Work to complete: Take the entries below and write them out exactly, with each picture removed.

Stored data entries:
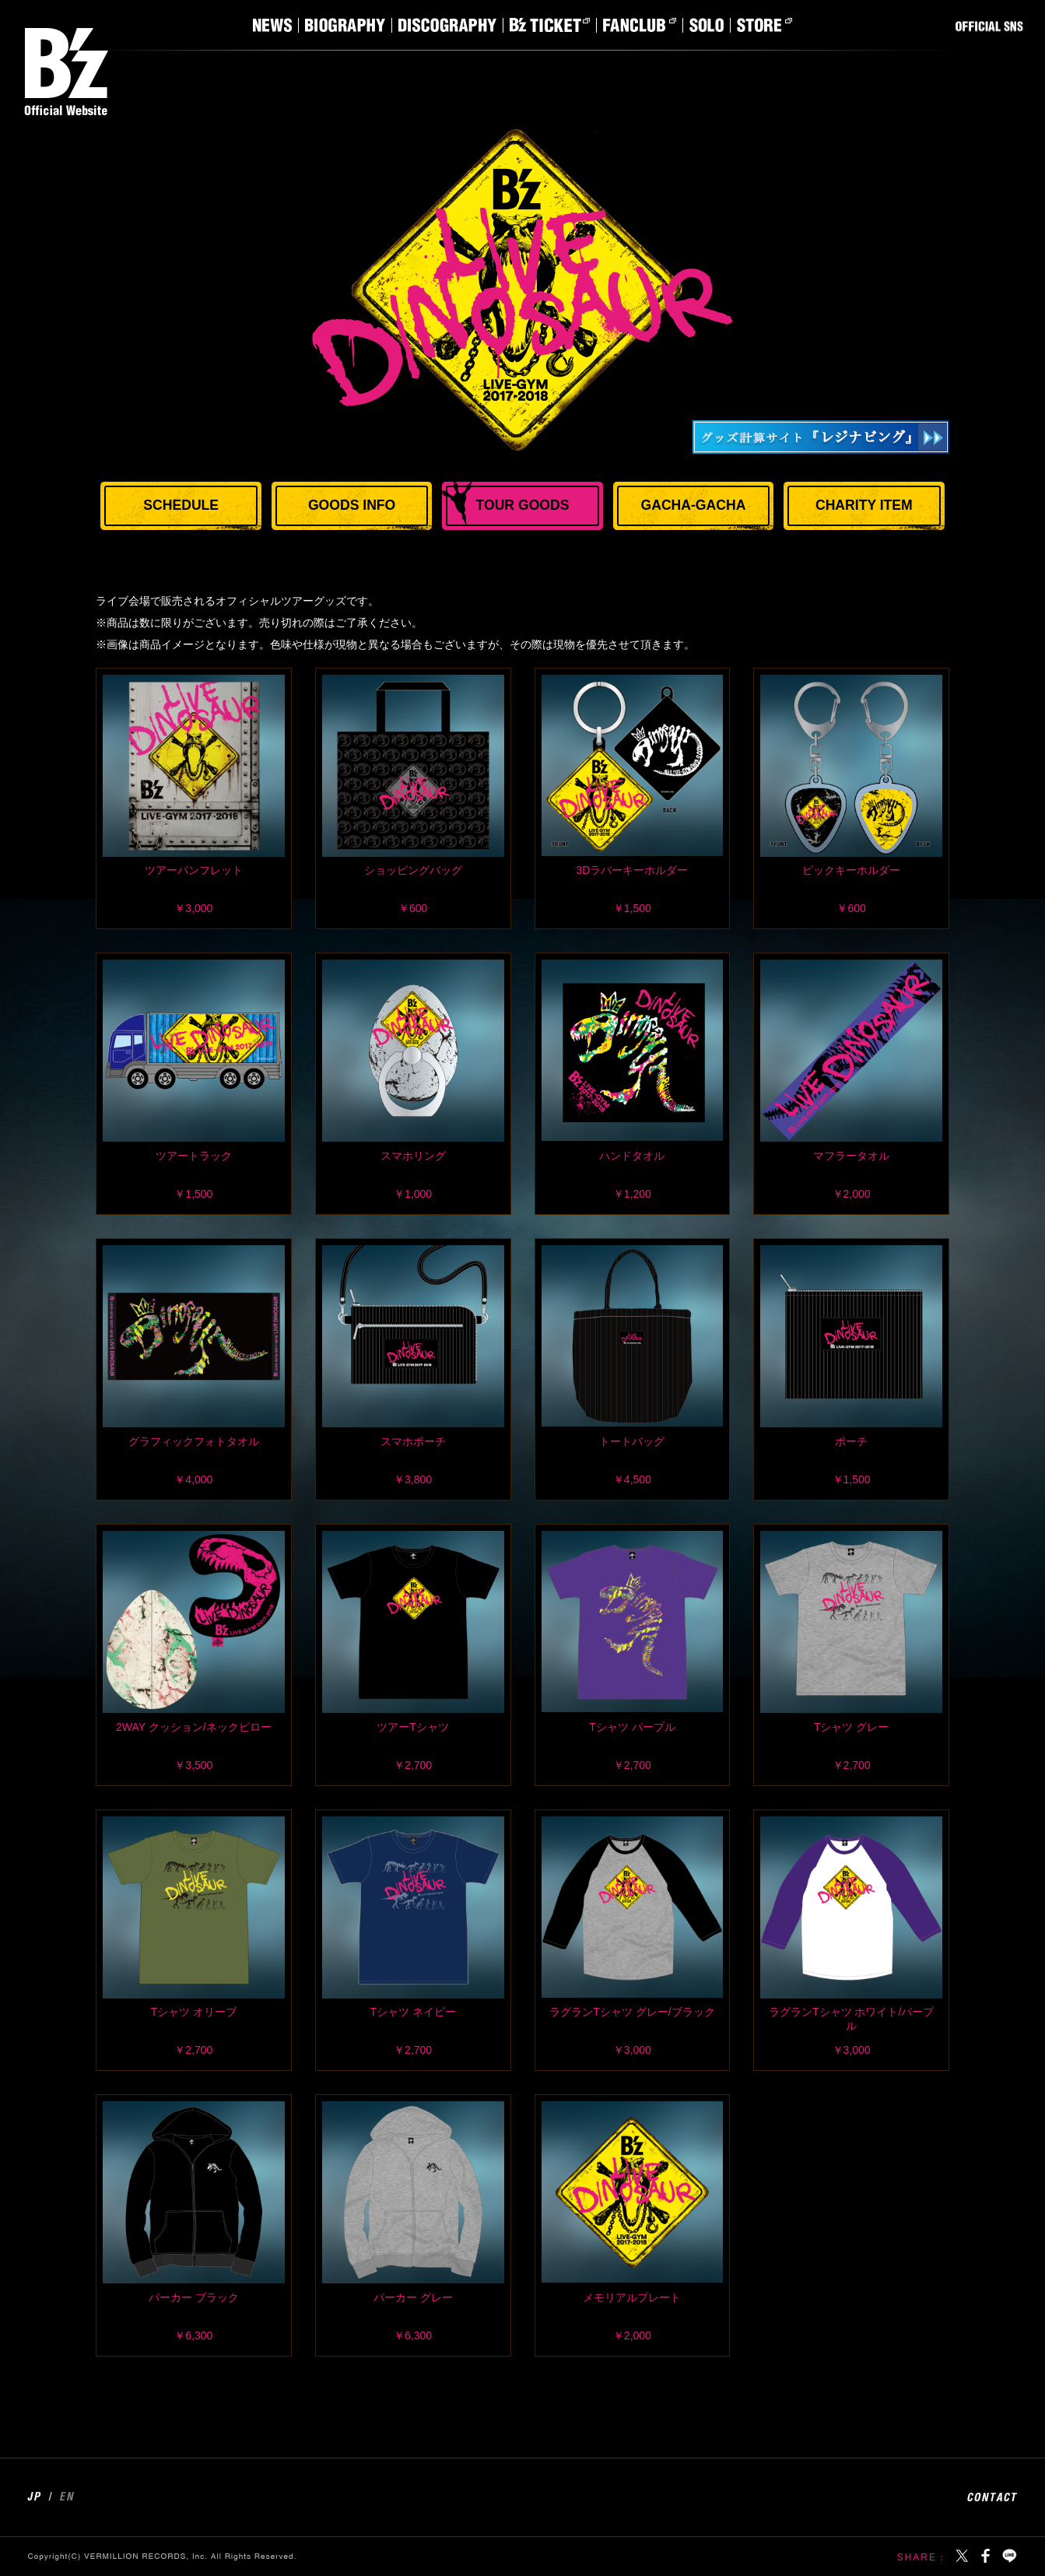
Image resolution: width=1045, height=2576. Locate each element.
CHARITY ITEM (864, 505)
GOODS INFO (351, 505)
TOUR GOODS (523, 505)
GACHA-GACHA (692, 505)
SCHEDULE (181, 505)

Exercise solution:
Image resolution: width=1045, height=2576. Locate each element.
CHARITY ITEM (864, 505)
GOODS INFO (351, 505)
TOUR GOODS (523, 505)
GACHA-GACHA (692, 505)
SCHEDULE (181, 505)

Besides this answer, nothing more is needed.